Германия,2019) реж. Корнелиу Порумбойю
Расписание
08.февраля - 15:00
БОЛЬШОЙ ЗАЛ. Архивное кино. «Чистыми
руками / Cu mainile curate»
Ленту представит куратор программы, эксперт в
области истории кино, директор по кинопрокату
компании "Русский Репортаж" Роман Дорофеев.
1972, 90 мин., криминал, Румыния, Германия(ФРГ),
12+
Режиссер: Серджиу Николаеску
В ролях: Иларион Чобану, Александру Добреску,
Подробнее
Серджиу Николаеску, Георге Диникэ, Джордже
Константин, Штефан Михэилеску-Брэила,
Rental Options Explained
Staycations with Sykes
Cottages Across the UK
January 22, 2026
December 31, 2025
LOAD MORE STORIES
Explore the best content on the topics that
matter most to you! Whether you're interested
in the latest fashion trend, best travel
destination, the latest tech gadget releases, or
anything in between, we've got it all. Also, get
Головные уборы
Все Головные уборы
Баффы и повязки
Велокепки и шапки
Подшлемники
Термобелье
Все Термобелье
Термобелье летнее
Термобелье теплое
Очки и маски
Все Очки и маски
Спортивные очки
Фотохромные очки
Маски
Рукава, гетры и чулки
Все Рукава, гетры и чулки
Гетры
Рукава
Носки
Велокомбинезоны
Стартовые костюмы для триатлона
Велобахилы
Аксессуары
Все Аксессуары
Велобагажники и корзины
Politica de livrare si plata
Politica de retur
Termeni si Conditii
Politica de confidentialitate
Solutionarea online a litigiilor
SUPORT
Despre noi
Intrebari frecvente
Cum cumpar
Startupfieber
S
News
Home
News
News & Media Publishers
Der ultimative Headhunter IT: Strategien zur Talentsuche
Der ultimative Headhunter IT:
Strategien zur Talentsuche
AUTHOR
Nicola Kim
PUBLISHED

++++++++++++++++++++

_Directions for this task_
Go through the listing above and write out exactly the lines starting with the one holding "December 31, 2025" and running through the one holding "Велокепки и шапки", ends included, and no others.

_Written solution_
December 31, 2025
LOAD MORE STORIES
Explore the best content on the topics that
matter most to you! Whether you're interested
in the latest fashion trend, best travel
destination, the latest tech gadget releases, or
anything in between, we've got it all. Also, get
Головные уборы
Все Головные уборы
Баффы и повязки
Велокепки и шапки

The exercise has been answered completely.